Three Mountain West programs and one Pac-12 school has started to notice a new and enhanced Wick. Coaches at Shaun’s school Wyoming, San Diego State, Fresno State, and Washington have closely observed the rising junior, Wick said.
Wick himself admitted to Scout that he’s grown up as a running back.
“Last year, I was not mature. Now, I feel like I’ve gained my maturity up,” Wick said. “I feel like a leader. I just want to get a ring and help my team get a victory.
“(I’m Mature) just in terms of my decision making in running,” Wick continued. “Last year, I was too focused on the big things. I was too focused on the game itself and the whole stadium. I was too young for that. I think I’m stepping up now in my junior year. I’m doing a lot better this year.”

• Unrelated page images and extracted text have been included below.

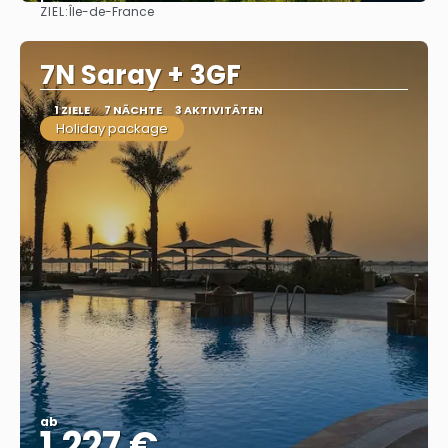
ZIEL:
Île-de-France
Sehen
7N Saray + 3GF
1 ZIELE
7 NÄCHTE
3 AKTIVITÄTEN
Holiday package
ab
1.227 €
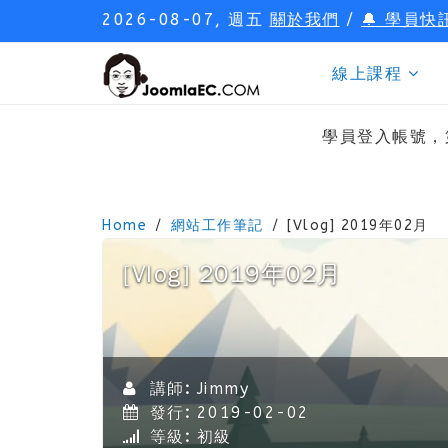
2026-08-07, 週五
關於我們
/
🔔 學員快
線上課程
學員登入帳號，
Home
網站工作筆記
[Vlog] 2019年02月
[Vlog] 2019年02月
講師:
Jimmy
發行:
2019-02-02
等級:
初級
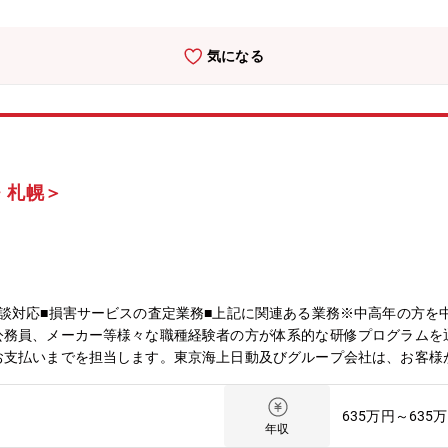
気になる
・札幌＞
談対応■損害サービスの査定業務■上記に関連ある業務※中高年の方を
公務員、メーカー等様々な職種経験者の方が体系的な研修プログラムを
お支払いまでを担当します。東京海上日動及びグループ会社は、お客様
安全をお届けする」という高品質の損害サービスをご提供するため、様
5歳まで）
635万円～635
年収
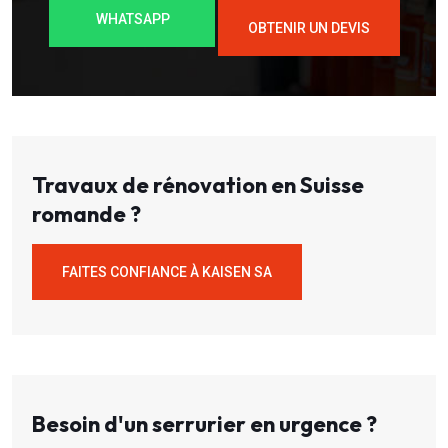
WHATSAPP
OBTENIR UN DEVIS
Travaux de rénovation en Suisse
romande ?
FAITES CONFIANCE À KAISEN SA
Besoin d'un serrurier en urgence ?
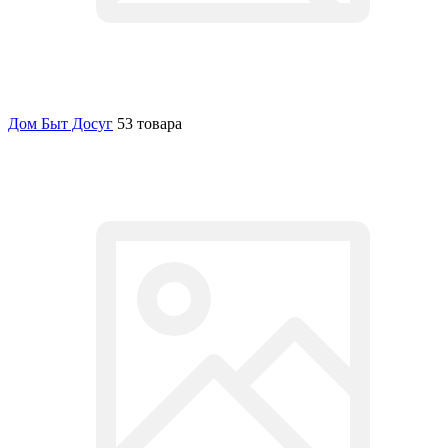
Дом Быт Досуг
53 товара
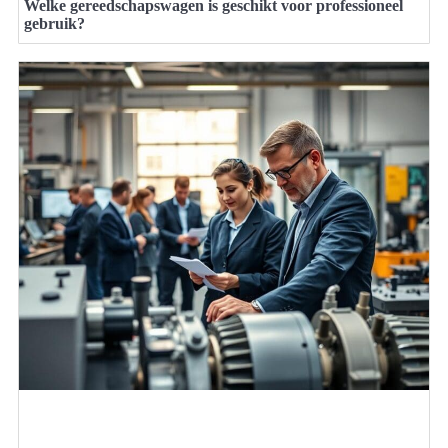
Welke gereedschapswagen is geschikt voor professioneel
gebruik?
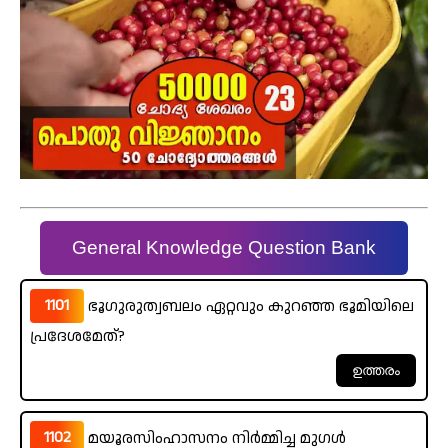
General Knowledge Question Bank
1101
ഭൂഗുരുത്വബലം ഏറ്റവും കുറഞ്ഞ ഭൂമിയിലെ
പ്രദേശമേത്?
1102
മയൂരസിംഹാസനം നിർമ്മിച്ച മുഗൾ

Wick showed his leader-by-example side against a Knights team that entered their home turf with the word “upset” embedded in their minds, plus seeking to end a 10-year drought of beating Ventura County schools. It was Wick who put the 49-man Seraphs on his back and carried the load the rest of the way, powering through like a Powerade commercial and carrying his team with will and desire flowing through his veins. Wick’s running helped get the Seraphs to break the 14-14 tie by setting up the last 10 points.
Wick didn’t want the game ball, though. He gave credit to where he felt credit was due.
“Everyone played their hearts out. Everyone never gave up,” Wick said. “The blocking was unbelievable. I have to give a shout out to my offensive line. I couldn’t do anything without them. Also got to give a shout out to our receivers because they helped me out with their run blocks.”
Wick saw his older brother’s recruiting period pick up late after a stellar career in the Seraph green and gold. Wick hasn’t received his first official scholarship, but he already knows what approach to take, especially after having had plenty of football related conversations with his Cowboy bro.
“I just want to focus on doing my stuff on the field and recruiting after,” Wick said. “Time will tell. I’m praying that I get one (a scholarship). If I get one, I get one but I’m going to work even harder. And if I don’t get one, I’m going to work 10 times harder to get one.”